Early-bird holiday shopping may cost you $370 more in the end
Want to rein in spending this holiday season? Wait until the last minute to shop.
Late shoppers in the U.S. are more likely to mind their purse strings, while early birds who start before Thanksgiving will probably spend more -- $370 more, according to Deloitte.
The average household is expected to spend $1,536 during the holiday season, according to a survey of more than 4,000 consumers in September. That's 25 percent more than respondents in last year's survey said. Stronger confidence in the U.S. economy and an improvement in household financial security are behind the increase, Deloitte found.
"Consumers starting their holiday shopping earlier have a more positive view of their current financial situation, which is a major driver behind higher holiday spending," said Rod Sides, head of Deloitte's U.S. retail practice. "This group is also more deal-focused and engaged across store and online channels."
The share of spending online will grow by 2 percentage points to 57 percent, according to the survey, while purchases made in physical stores will drop by the same amount to 36 percent.
Experiences, like entertaining at home or socializing outside the home, account for the biggest piece of shoppers' budgets at about 40 percent.
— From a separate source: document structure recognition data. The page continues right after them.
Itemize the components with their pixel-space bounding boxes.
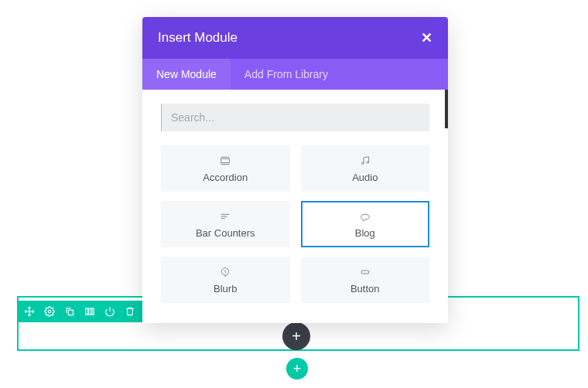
plus-icon: +	[293, 361, 302, 377]
trash-icon[interactable]	[122, 304, 138, 319]
power-icon[interactable]	[102, 304, 118, 319]
bars-icon	[219, 210, 231, 223]
svg-rect-4	[92, 308, 94, 315]
svg-rect-1	[68, 310, 73, 315]
module-button[interactable]: Button	[301, 257, 430, 303]
module-accordion[interactable]: Accordion	[161, 145, 290, 192]
module-blurb[interactable]: Blurb	[161, 257, 290, 303]
module-label: Blog	[355, 227, 375, 239]
svg-point-7	[367, 161, 369, 163]
plus-icon: +	[292, 328, 301, 345]
blurb-icon	[219, 266, 231, 278]
svg-rect-9	[361, 271, 368, 274]
gear-icon[interactable]	[42, 304, 57, 319]
tab-new-module[interactable]: New Module	[142, 59, 231, 90]
module-label: Accordion	[203, 172, 248, 183]
columns-icon[interactable]	[82, 304, 97, 319]
modal-tabs: New Module Add From Library	[142, 59, 448, 90]
tab-add-from-library[interactable]: Add From Library	[231, 59, 342, 90]
add-row-button[interactable]: +	[286, 358, 308, 379]
svg-rect-5	[221, 158, 230, 162]
module-label: Blurb	[214, 283, 237, 294]
modal-header: Insert Module ✕	[142, 17, 448, 59]
accordion-icon	[219, 155, 231, 167]
svg-rect-2	[86, 308, 88, 315]
duplicate-icon[interactable]	[62, 304, 77, 319]
module-label: Audio	[352, 172, 378, 183]
move-icon[interactable]	[22, 304, 37, 319]
module-bar-counters[interactable]: Bar Counters	[161, 201, 290, 247]
close-icon[interactable]: ✕	[421, 29, 432, 46]
modal-body: Accordion Audio Bar Counters Blog Blurb	[142, 90, 448, 323]
insert-module-modal: Insert Module ✕ New Module Add From Libr…	[142, 17, 448, 323]
chat-icon	[359, 210, 371, 223]
svg-point-6	[361, 162, 364, 165]
module-label: Button	[350, 283, 380, 294]
svg-rect-3	[89, 308, 91, 315]
modal-title: Insert Module	[158, 30, 238, 46]
module-grid: Accordion Audio Bar Counters Blog Blurb	[161, 145, 429, 303]
button-icon	[359, 266, 371, 278]
audio-icon	[359, 155, 371, 167]
search-input[interactable]	[161, 104, 429, 131]
module-audio[interactable]: Audio	[301, 145, 430, 192]
scrollbar[interactable]	[445, 90, 448, 128]
module-label: Bar Counters	[196, 227, 255, 239]
module-blog[interactable]: Blog	[301, 201, 430, 247]
add-module-button-dark[interactable]: +	[282, 322, 310, 350]
svg-point-0	[48, 310, 51, 313]
row-toolbar	[17, 301, 142, 322]
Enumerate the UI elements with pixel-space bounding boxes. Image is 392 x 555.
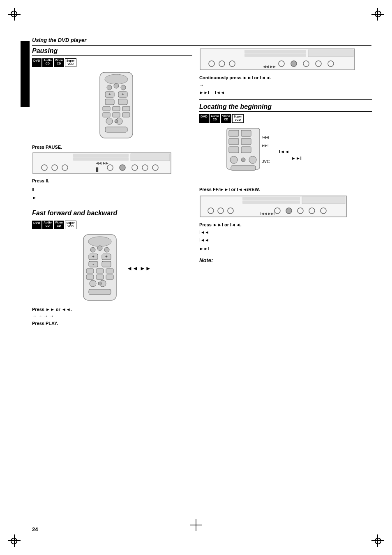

Gifts, including gift cards, make up 34 percent, while non-gift purchases, such as clothing and holiday furnishings, account for the rest.
And while it's the season to think of others, 51 percent of shoppers plan to do some self-gifting. That's a 15 percentage-point jump from 2012. Alcohol, food and clothes are the top items they'll splurge on for themselves.
Last month, Deloitte forecast U.S. retail holiday sales will climb 5 percent to 5.6 percent from last year and account for more than a quarter of 2018 retail sales overall.